“Unprecedented” is a word we’re using all too often right now to describe the current state of the global oil and gas industry. Despite this week’s “unprecedented” descent of oil into a well-described Twilight Zone, world economies are slowly inching up on their knees post a pandemic that’s decimated what already was a shaky energy ground. But signs of life are now appearing. And it’s worth noting that natural gas is taking the lead.
The LNG tanker Maran Gas Vergina just arrived in Tanjin, China—the first cargo of its kind from the U.S. since March 2019 and following the two country’s multibillion-dollar trade deal pre-COVID-19 in January. Under the agreement, China committed to purchasing at least $52.4 billion in American energy over the next two years, which included LNG. The arrival of the Maran Gas Vergina marks the first shipment in good faith after a long, tired trade war that saw China raising tariffs on U.S. LNG to 25%.

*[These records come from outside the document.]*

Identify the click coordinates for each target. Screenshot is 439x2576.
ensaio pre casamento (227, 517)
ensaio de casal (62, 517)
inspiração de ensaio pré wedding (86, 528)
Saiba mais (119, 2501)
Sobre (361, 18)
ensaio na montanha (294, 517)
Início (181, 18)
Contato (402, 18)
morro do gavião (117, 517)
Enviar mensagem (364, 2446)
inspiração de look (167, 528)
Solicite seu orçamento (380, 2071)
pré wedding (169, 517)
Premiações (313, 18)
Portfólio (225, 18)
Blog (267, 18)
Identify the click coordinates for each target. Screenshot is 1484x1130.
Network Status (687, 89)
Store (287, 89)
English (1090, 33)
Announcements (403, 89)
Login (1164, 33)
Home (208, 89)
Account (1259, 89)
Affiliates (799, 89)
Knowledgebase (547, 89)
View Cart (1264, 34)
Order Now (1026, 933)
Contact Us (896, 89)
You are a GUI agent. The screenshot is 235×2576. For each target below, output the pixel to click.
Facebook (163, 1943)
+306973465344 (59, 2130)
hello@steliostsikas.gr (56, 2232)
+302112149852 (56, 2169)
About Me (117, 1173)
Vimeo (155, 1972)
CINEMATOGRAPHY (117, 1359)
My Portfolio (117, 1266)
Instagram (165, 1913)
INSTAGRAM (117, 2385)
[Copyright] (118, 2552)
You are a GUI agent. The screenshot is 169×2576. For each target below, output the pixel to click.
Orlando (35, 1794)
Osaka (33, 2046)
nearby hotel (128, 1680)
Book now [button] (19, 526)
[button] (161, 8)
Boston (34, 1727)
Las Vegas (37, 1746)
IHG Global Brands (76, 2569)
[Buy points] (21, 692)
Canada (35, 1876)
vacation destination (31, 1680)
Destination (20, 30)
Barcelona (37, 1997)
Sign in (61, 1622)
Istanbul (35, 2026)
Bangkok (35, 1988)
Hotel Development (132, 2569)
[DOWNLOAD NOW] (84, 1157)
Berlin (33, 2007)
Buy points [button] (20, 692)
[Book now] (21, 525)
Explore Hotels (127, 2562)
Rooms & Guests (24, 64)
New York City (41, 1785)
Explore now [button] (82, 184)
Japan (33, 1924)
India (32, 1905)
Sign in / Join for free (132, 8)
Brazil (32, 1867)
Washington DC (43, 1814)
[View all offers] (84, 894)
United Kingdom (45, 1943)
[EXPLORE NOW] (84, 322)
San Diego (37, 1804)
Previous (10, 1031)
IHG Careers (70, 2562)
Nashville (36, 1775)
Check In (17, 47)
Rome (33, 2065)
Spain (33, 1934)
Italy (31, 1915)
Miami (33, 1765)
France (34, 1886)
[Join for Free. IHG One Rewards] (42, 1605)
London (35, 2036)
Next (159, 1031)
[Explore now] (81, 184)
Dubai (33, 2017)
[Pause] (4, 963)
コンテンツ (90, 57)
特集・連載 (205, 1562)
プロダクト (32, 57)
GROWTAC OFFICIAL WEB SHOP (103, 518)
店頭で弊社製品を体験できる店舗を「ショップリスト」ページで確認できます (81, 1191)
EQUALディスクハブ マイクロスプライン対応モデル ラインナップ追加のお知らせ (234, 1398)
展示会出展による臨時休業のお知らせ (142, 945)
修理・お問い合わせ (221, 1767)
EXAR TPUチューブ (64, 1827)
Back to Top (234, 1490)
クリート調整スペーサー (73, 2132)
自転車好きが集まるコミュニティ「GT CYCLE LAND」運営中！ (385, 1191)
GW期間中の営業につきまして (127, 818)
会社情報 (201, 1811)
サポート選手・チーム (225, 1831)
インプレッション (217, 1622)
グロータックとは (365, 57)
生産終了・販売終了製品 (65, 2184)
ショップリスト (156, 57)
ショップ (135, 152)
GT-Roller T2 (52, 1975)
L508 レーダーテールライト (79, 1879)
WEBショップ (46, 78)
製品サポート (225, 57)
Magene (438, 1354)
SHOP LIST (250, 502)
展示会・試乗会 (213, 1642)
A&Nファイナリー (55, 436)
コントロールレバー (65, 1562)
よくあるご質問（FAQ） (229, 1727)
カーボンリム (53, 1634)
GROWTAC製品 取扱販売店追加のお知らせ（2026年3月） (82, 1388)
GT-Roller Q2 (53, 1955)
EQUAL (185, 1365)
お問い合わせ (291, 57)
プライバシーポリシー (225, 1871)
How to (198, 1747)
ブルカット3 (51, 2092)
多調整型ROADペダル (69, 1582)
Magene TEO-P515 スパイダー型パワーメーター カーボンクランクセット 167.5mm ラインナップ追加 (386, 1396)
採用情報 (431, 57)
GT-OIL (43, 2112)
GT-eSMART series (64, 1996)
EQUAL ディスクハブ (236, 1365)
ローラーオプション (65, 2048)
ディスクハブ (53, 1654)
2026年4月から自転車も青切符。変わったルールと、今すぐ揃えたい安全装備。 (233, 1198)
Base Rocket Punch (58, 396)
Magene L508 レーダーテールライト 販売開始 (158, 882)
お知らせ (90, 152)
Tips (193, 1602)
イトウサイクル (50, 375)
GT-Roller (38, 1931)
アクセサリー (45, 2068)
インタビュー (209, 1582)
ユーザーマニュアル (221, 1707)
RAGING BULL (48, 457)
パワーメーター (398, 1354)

But that was then, and this is now.
Surfacing from the Coronavirus affects and ahead of most every nation because of it, Beijing now has granted tax waivers to LNG importers, along with a zero tariff to ensure its homes, businesses and industries that require natural gas survive. Aboard the first cargo landed in China this week includes supplies from Cheniere’s Corpus Christi and Sabine Pass export terminals and Sempra’s LNG Cameron Plant. Three additional LNG deliveries are scheduled for discharge in May.